**Work request**
Comb through the entries for "память" and pull out each line that holds it.
===== Extracted data =====
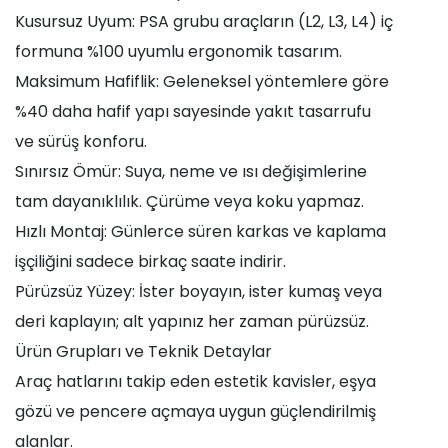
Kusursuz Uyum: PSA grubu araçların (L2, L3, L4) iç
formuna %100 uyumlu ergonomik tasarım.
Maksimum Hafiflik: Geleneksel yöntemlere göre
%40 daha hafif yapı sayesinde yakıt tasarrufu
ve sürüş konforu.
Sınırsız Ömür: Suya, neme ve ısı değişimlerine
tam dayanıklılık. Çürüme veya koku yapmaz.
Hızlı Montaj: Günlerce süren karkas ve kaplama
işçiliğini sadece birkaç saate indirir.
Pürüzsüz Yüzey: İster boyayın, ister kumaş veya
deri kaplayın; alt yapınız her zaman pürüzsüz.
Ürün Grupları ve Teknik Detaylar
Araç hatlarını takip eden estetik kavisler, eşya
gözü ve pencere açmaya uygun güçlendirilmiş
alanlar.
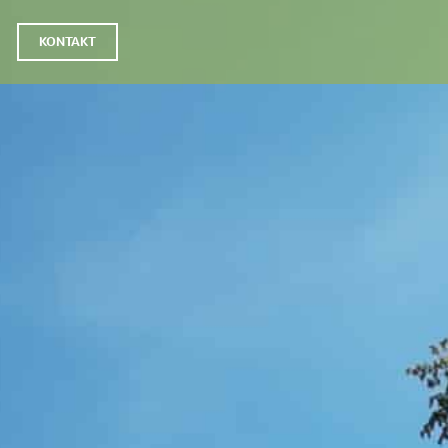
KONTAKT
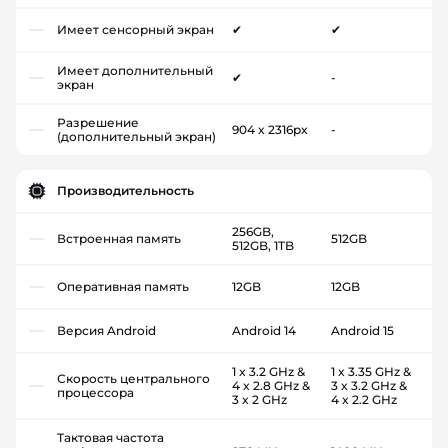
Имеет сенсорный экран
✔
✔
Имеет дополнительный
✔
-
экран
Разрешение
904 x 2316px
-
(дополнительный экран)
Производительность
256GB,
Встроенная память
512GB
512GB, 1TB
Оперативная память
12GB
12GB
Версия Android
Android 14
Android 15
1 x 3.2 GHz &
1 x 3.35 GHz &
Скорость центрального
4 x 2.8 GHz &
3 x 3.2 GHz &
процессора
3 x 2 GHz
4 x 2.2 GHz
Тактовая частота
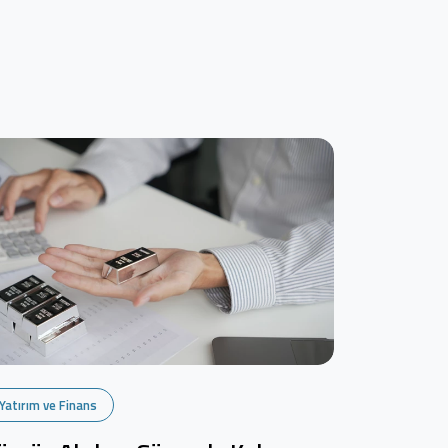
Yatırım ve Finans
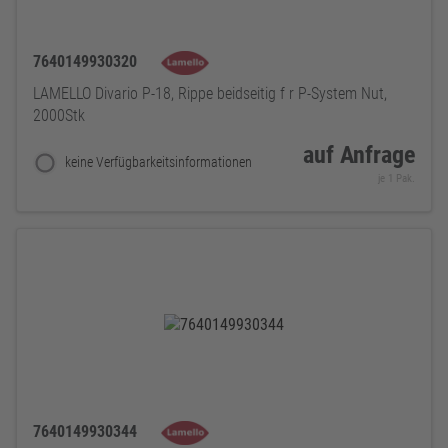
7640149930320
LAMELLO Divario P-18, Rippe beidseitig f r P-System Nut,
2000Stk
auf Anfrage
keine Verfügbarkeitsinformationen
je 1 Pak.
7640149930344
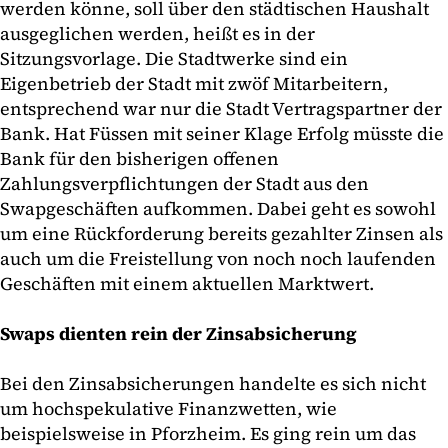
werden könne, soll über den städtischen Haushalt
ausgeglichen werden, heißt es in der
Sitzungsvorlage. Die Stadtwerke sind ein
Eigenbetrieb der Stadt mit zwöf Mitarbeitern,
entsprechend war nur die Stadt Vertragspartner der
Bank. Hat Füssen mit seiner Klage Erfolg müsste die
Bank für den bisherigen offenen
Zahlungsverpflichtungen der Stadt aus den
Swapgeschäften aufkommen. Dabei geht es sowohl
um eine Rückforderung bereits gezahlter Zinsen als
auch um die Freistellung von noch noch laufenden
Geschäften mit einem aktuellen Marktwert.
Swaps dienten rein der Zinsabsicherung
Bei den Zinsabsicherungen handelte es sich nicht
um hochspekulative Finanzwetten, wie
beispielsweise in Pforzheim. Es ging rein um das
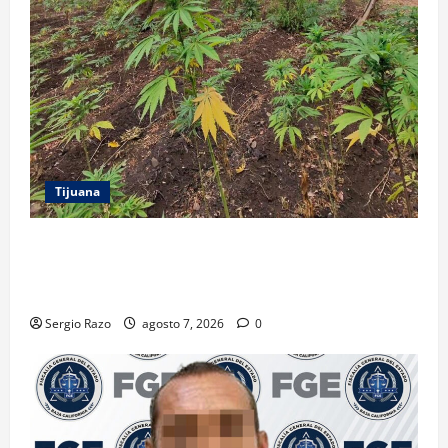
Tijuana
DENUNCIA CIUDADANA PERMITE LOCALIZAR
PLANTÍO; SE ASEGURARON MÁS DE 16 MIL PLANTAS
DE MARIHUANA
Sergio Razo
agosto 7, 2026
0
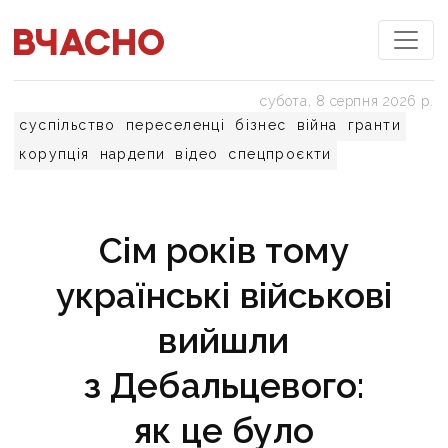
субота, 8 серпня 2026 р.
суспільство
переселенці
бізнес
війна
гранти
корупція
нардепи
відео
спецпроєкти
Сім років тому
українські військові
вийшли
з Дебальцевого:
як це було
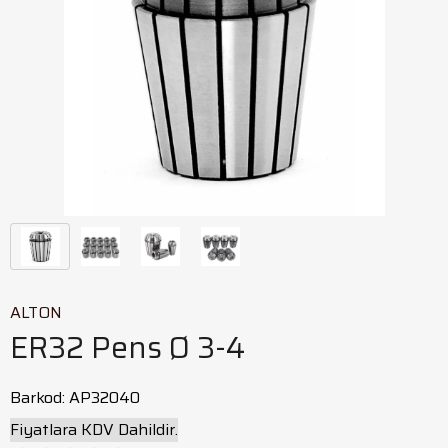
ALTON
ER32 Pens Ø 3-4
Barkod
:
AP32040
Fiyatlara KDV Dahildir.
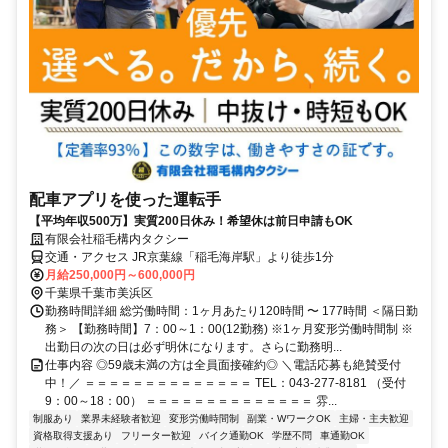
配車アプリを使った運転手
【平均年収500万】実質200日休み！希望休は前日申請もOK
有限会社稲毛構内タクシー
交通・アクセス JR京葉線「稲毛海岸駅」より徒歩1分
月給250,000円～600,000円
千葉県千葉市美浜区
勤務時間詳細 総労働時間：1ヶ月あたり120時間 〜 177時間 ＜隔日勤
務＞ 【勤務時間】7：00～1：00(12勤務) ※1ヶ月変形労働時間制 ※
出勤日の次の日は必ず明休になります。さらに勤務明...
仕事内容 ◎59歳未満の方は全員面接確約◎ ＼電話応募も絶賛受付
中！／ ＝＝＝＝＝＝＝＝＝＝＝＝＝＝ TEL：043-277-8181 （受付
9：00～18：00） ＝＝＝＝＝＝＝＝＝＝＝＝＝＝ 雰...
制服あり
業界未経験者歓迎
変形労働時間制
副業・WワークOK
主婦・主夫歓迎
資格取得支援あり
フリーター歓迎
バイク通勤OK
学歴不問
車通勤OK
=====
===== Extracted data =====
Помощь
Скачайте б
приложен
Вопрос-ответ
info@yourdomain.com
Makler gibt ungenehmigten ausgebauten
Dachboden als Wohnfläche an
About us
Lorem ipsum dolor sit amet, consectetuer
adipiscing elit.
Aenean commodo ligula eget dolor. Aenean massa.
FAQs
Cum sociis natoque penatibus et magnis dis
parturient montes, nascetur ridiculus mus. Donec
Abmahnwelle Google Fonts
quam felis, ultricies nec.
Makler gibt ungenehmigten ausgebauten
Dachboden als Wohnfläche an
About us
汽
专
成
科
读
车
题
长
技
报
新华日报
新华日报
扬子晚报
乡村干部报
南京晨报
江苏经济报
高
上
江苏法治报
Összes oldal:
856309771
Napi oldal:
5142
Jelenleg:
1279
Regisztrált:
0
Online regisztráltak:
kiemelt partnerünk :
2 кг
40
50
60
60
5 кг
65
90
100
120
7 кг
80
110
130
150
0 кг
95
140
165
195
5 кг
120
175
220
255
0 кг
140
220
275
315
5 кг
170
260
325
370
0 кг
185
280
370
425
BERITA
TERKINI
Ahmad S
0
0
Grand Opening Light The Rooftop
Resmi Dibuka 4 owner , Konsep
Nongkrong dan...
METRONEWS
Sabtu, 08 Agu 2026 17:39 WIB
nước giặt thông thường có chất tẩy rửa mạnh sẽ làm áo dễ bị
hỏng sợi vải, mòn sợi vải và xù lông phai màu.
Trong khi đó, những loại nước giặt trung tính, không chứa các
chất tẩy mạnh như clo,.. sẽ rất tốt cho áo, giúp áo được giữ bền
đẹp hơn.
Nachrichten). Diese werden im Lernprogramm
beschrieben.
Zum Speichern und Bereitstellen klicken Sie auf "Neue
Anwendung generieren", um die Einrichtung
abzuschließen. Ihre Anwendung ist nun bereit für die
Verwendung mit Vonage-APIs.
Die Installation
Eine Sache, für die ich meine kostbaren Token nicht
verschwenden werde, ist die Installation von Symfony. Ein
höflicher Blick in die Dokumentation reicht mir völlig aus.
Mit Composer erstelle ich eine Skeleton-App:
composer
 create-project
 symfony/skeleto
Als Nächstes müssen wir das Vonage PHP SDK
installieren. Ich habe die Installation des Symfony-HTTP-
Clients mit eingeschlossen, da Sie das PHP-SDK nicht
=====
===== Extracted data =====
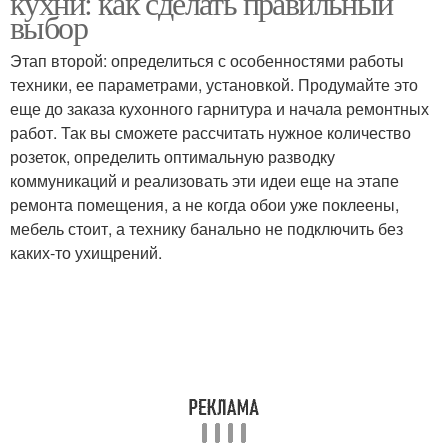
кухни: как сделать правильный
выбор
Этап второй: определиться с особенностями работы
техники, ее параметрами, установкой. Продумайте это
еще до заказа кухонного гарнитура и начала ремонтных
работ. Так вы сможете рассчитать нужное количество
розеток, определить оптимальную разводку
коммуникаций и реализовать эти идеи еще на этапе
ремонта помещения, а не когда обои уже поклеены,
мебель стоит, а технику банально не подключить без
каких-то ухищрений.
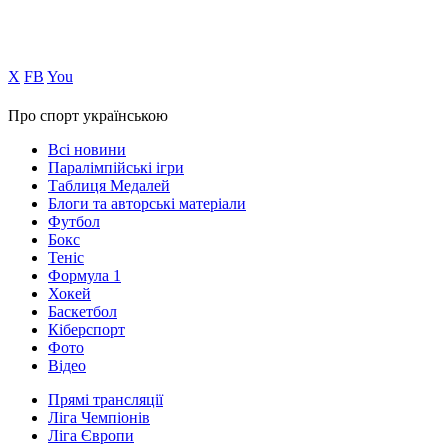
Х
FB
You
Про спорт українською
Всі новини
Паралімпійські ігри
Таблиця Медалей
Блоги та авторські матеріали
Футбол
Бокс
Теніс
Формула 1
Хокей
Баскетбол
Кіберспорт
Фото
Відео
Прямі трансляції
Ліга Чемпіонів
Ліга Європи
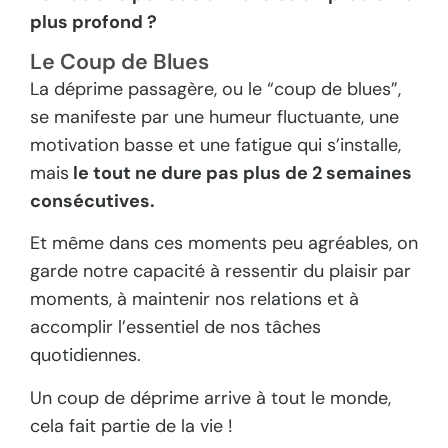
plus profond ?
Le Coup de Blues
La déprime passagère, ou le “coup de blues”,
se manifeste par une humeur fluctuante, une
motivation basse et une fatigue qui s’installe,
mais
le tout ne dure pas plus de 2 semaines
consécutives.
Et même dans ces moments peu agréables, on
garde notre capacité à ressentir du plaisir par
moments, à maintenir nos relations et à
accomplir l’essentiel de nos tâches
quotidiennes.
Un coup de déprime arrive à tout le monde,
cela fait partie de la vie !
=====
**Answer to the exercise**
Встроенная память
Оперативная память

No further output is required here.